Attention, je ne souhaite pas un résumé complet de l'ouvrage, même si je sais que l'élément clef à extraire de l'oeuvre est forcément bien intriqué dans cette dernière.

Non, l'astuce serait de réussir a opérer le récit pour en isoler le mécanisme à l'origine du plaisir.
On pourrait appeler ce mécanisme "la ruse", voilà il s'agirait de découvrir la ruse narrative qui fait le charme d'un récit.
De la manière la plus concise qui soit, cela va sans dire.
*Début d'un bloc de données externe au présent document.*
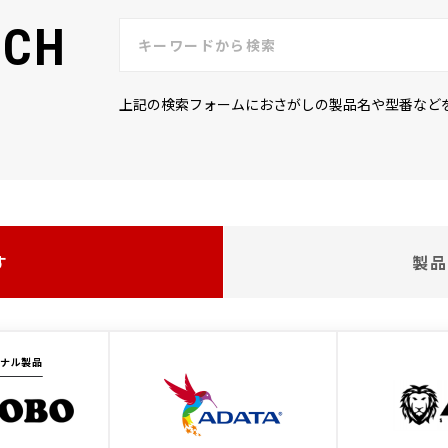
RCH
上記の検索フォームにおさがしの製品名や型番など
す
製品
ジナル製品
Mais trêve d'explications stériles voici deux exemples:

J'adore "Les Habits neufs de l'empereur", un  conte que j'ai par ailleurs découvert sur ce forum, au détour d'une conversation.
J'ai réfléchi a quelle était la ruse à l'origine du charme de ce conte et je pense que c'est l'exploitation particulièrement astucieuse de l'ironie dramatique:
Elle est biaisée (ou je dirais au second degré!) car le lecteur sait que chacun ment mais cela chacun des personnage le sait aussi... même les victimes du mensonge (les marchands).
Elle réside donc dans le fait que le lecteur sait que tous le monde ment, et que tous les personnages l'ignorent.
Il peut donc s'amuser à loisir de la sottise de tous les puissants qui pris individuellement sont pris au piège d'une vanité à laquelle n'échappe que le symbole de l'innocence.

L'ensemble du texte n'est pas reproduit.